Fate’s platform will be used to research and develop preclinical iPSC-derived CAR NK and CAR T-cell product candidates. Fate will push the candidates toward IND applications, then Janssen can exercise an option for an exclusive license to develop and commercialize the tumor-associated antigens.

In addition, Fate, which specializes in developing immunotherapies targeting cancer and immune disorders, can elect to co-commercialize the candidates in the U.S. and equally share in the profits and losses.

In January, Fate received IND approval from the FDA for FT-516, the company’s off-the-shelf NK cell cancer immunotherapy to be studied in combination with monoclonal antibody (MAb) therapy for treating solid tumors. It was the company’s fourth IND from its iPSC product platform cleared by the FDA.

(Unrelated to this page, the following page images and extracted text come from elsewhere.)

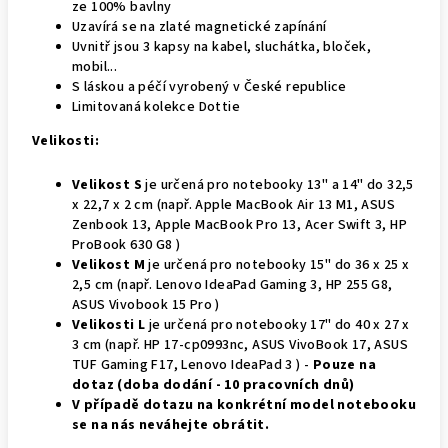
ze 100% bavlny
Uzavírá se na zlaté magnetické zapínání
Uvnitř jsou 3 kapsy na kabel, sluchátka, bloček,
mobil...
S láskou a péčí vyrobený v České republice
Limitovaná kolekce Dottie
Velikosti:
Velikost S
je určená pro notebooky 13" a 14" do 32,5
x 22,7 x 2 cm (např. Apple MacBook Air 13 M1, ASUS
Zenbook 13, Apple MacBook Pro 13, Acer Swift 3, HP
ProBook 630 G8 )
Velikost M
je určená pro notebooky 15" do 36 x 25 x
2,5 cm (např. Lenovo IdeaPad Gaming 3, HP 255 G8,
ASUS Vivobook 15 Pro )
Velikosti L
je určená pro notebooky 17" do 40 x 27 x
3 cm (např. HP 17-cp0993nc, ASUS VivoBook 17, ASUS
TUF Gaming F17, Lenovo IdeaPad 3 ) -
Pouze na
dotaz (doba dodání - 10 pracovních dnů)
V případě dotazu na konkrétní model notebooku
se na nás neváhejte obrátit.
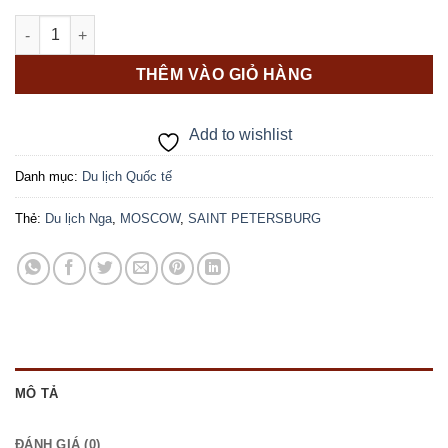
gốc
hiện
CUNG ĐƯỜNG VÀNG MOSCOW – SAINT PETERSBURG 8N7Đ số
là:
tại
56.000.000 ₫.
là:
THÊM VÀO GIỎ HÀNG
54.800.000 ₫.
Add to wishlist
Danh mục:
Du lịch Quốc tế
Thẻ:
Du lịch Nga
,
MOSCOW
,
SAINT PETERSBURG
MÔ TẢ
ĐÁNH GIÁ (0)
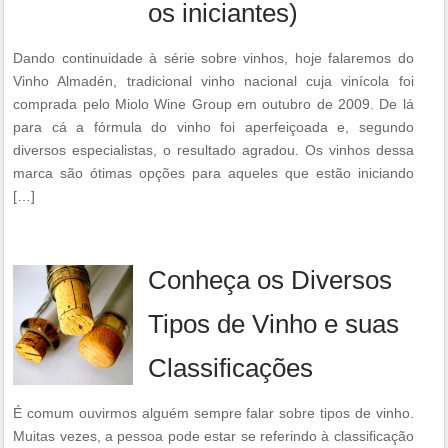
os iniciantes)
Dando continuidade à série sobre vinhos, hoje falaremos do
Vinho Almadén, tradicional vinho nacional cuja vinícola foi
comprada pelo Miolo Wine Group em outubro de 2009. De lá
para cá a fórmula do vinho foi aperfeiçoada e, segundo
diversos especialistas, o resultado agradou. Os vinhos dessa
marca são ótimas opções para aqueles que estão iniciando
[…]
Conheça os Diversos
Tipos de Vinho e suas
Classificações
É comum ouvirmos alguém sempre falar sobre tipos de vinho.
Muitas vezes, a pessoa pode estar se referindo à classificação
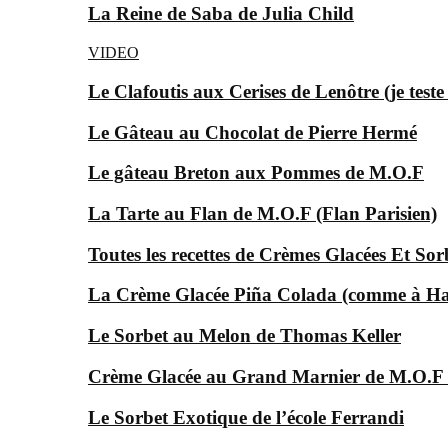
La Reine de Saba de Julia Child
VIDEO
Le Clafoutis aux Cerises de Lenôtre (je test
Le Gâteau au Chocolat de Pierre Hermé
Le gâteau Breton aux Pommes de M.O.F
La Tarte au Flan de M.O.F (Flan Parisien)
Toutes les recettes de Crèmes Glacées Et Sor
La Crème Glacée Piña Colada (comme à Ha
Le Sorbet au Melon de Thomas Keller
Crème Glacée au Grand Marnier de M.O.F
Le Sorbet Exotique de l’école Ferrandi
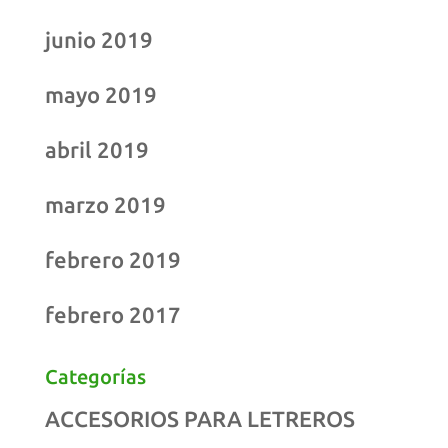
junio 2019
mayo 2019
abril 2019
marzo 2019
febrero 2019
febrero 2017
Categorías
ACCESORIOS PARA LETREROS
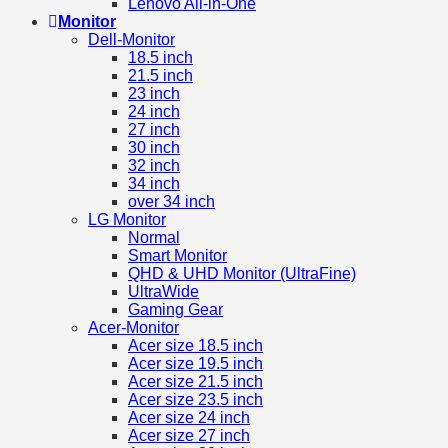
Lenovo All-in-One
Monitor
Dell-Monitor
18.5 inch
21.5 inch
23 inch
24 inch
27 inch
30 inch
32 inch
34 inch
over 34 inch
LG Monitor
Normal
Smart Monitor
QHD & UHD Monitor (UltraFine)
UltraWide
Gaming Gear
Acer-Monitor
Acer size 18.5 inch
Acer size 19.5 inch
Acer size 21.5 inch
Acer size 23.5 inch
Acer size 24 inch
Acer size 27 inch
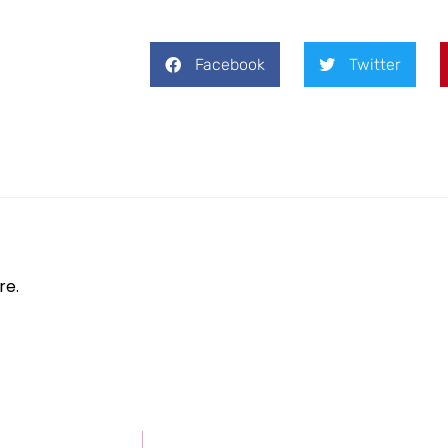
Facebook
Twitter
re.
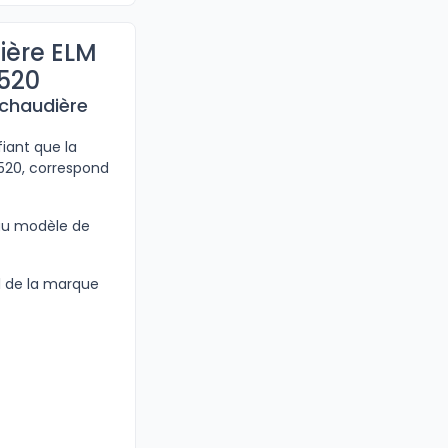
ière ELM
520
 chaudière
iant que la
1520, correspond
 au modèle de
l de la marque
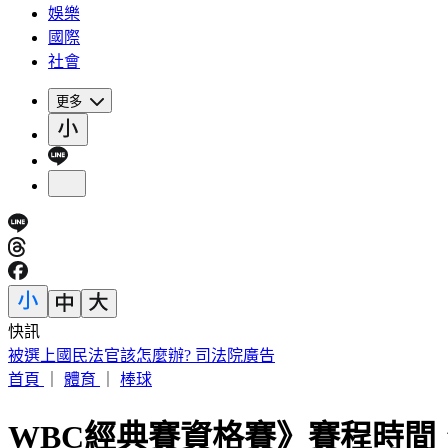
娛樂
國際
社會
更多
快訊
被選上國民法官該怎麼辦? 司法院廣告
首頁
｜
體育
｜
棒球
WBC經典賽資格賽》賽程時間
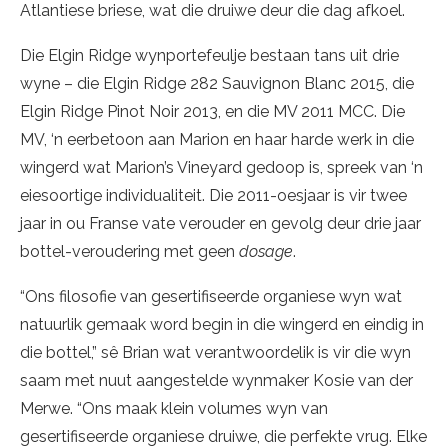
Atlantiese briese, wat die druiwe deur die dag afkoel.
Die Elgin Ridge wynportefeulje bestaan tans uit drie
wyne – die Elgin Ridge 282 Sauvignon Blanc 2015, die
Elgin Ridge Pinot Noir 2013, en die MV 2011 MCC. Die
MV, ‘n eerbetoon aan Marion en haar harde werk in die
wingerd wat Marion’s Vineyard gedoop is, spreek van ‘n
eiesoortige individualiteit. Die 2011-oesjaar is vir twee
jaar in ou Franse vate verouder en gevolg deur drie jaar
bottel-veroudering met geen
dosage
.
“Ons filosofie van gesertifiseerde organiese wyn wat
natuurlik gemaak word begin in die wingerd en eindig in
die bottel,” sê Brian wat verantwoordelik is vir die wyn
saam met nuut aangestelde wynmaker Kosie van der
Merwe. “Ons maak klein volumes wyn van
gesertifiseerde organiese druiwe, die perfekte vrug. Elke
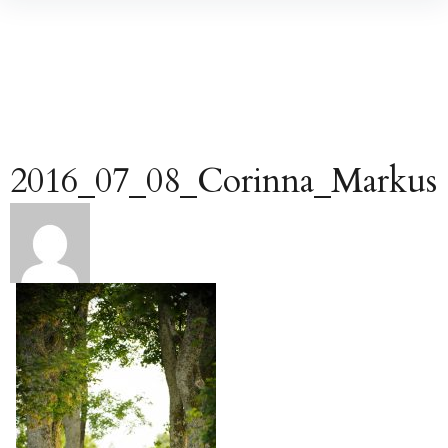
Inhalte
überspringen
2016_07_08_Corinna_Markus
Beitragsnavigation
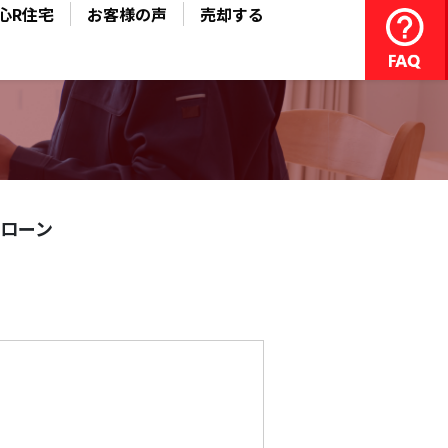
心R住宅
お客様の声
売却する
ローン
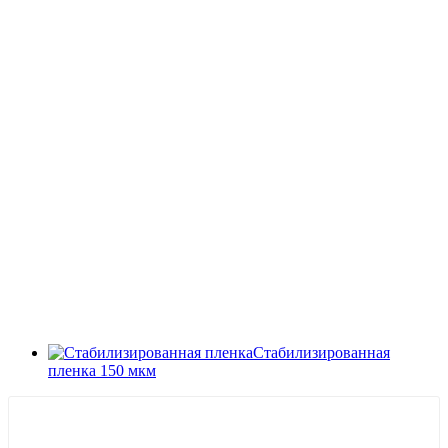
Стабилизированная
пленка 150 мкм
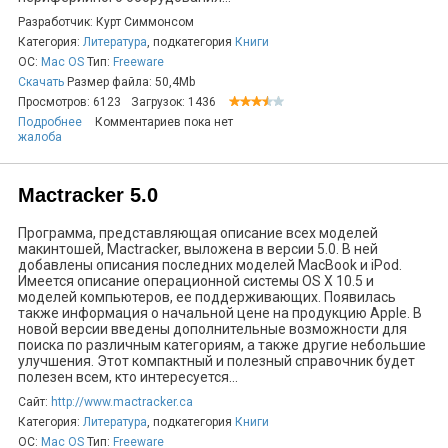
Разработчик: Курт Симмонсом
Категория:
Литература
, подкатегория
Книги
ОС:
Mac OS
Тип:
Freeware
Скачать
Размер файла: 50,4Mb
Просмотров: 6123
Загрузок: 1436
Подробнее
Комментариев пока нет
жалоба
Mactracker 5.0
Программа, представляющая описание всех моделей
макинтошей, Mactracker, выложена в версии 5.0. В ней
добавлены описания последних моделей MacBook и iPod.
Имеется описание операционной системы OS X 10.5 и
моделей компьютеров, ее поддерживающих. Появилась
также информация о начальной цене на продукцию Apple. В
новой версии введены дополнительные возможности для
поиска по различным категориям, а также другие небольшие
улучшения. Этот компактный и полезный справочник будет
полезен всем, кто интересуется...
Сайт:
http://www.mactracker.ca
Категория:
Литература
, подкатегория
Книги
ОС:
Mac OS
Тип:
Freeware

The trial is based on preclinical proof-of-concept work showing iPSC-derived NK cells expressing hnCD16 were shown to have superior therapeutic properties in vitro, including maintenance of CD16 expression and increased levels of cytokine production upon activation, compared to peripheral blood NK cells sourced from healthy donors. In an in vivo systemic tumor model of human lymphoma, treatment with iPSC-derived hnCD16 NK cells plus an anti-CD20 MAb resulted in a significant improvement in survival (with the median survival exceeding 100 days) compared to treatment with an anti-CD20 MAb alone or in combination with peripheral blood NK cells sourced from healthy donors. Each showed median survival of 35 days. Also, iPSC-derived hnCD16 NK cells plus an anti-HER2 MAb conveyed a survival benefit in a xenograft model of SKOV-3 ovarian carcinoma.

Fate said it plans to submit INDs for FT-538, its off-the-shelf, iPSC-derived NK cell product candidate for multiple myeloma and for FT-819, its first off-the-shelf, iPSC-derived CAR T-cell product candidate for B-cell malignancies, both in the second quarter of 2020.